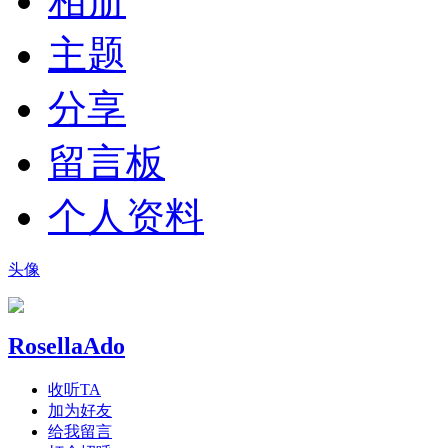
相册
主题
分享
留言板
个人资料
头像
RosellaAdo
收听TA
加为好友
给我留言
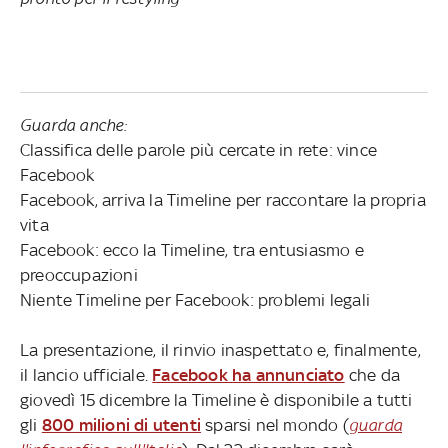
Guarda anche:
Classifica delle parole più cercate in rete: vince
Facebook
Facebook, arriva la Timeline per raccontare la propria
vita
Facebook: ecco la Timeline, tra entusiasmo e
preoccupazioni
Niente Timeline per Facebook: problemi legali
La presentazione, il rinvio inaspettato e, finalmente,
il lancio ufficiale.
Facebook ha annunciato
che da
giovedì 15 dicembre la Timeline è disponibile a tutti
gli
800 milioni di utenti
sparsi nel mondo (
guarda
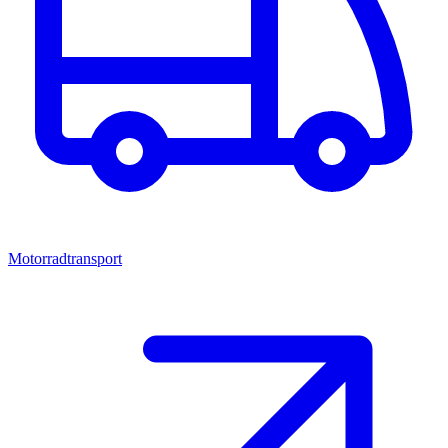
Motorradtransport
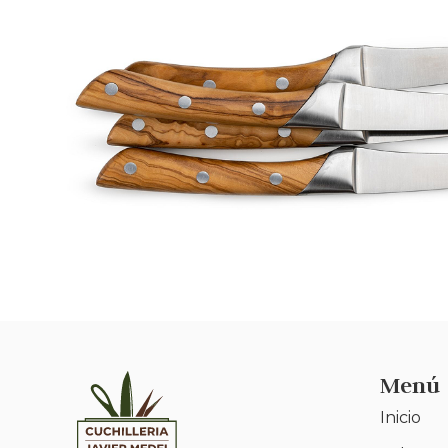
Menú
Inicio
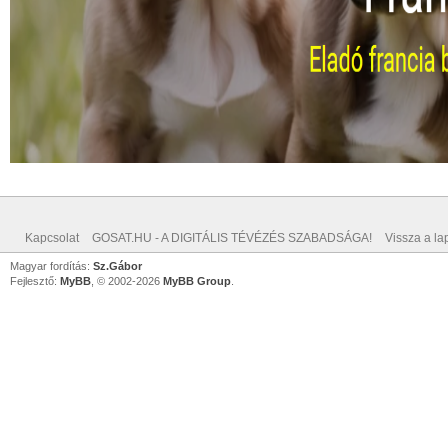
Kapcsolat
GOSAT.HU - A DIGITÁLIS TÉVÉZÉS SZABADSÁGA!
Vissza a lap
Magyar fordítás:
Sz.Gábor
Fejlesztő:
MyBB
, © 2002-2026
MyBB Group
.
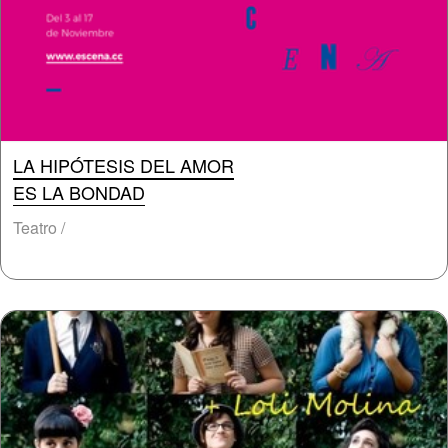
LA HIPÓTESIS DEL AMOR
ES LA BONDAD
Teatro /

## EXERCISE
Where a line of the listing holds the string "Timeline", copy that line.

## RESULT OF THE TASK
Facebook, arriva la Timeline per raccontare la propria
Facebook: ecco la Timeline, tra entusiasmo e
Niente Timeline per Facebook: problemi legali
giovedì 15 dicembre la Timeline è disponibile a tutti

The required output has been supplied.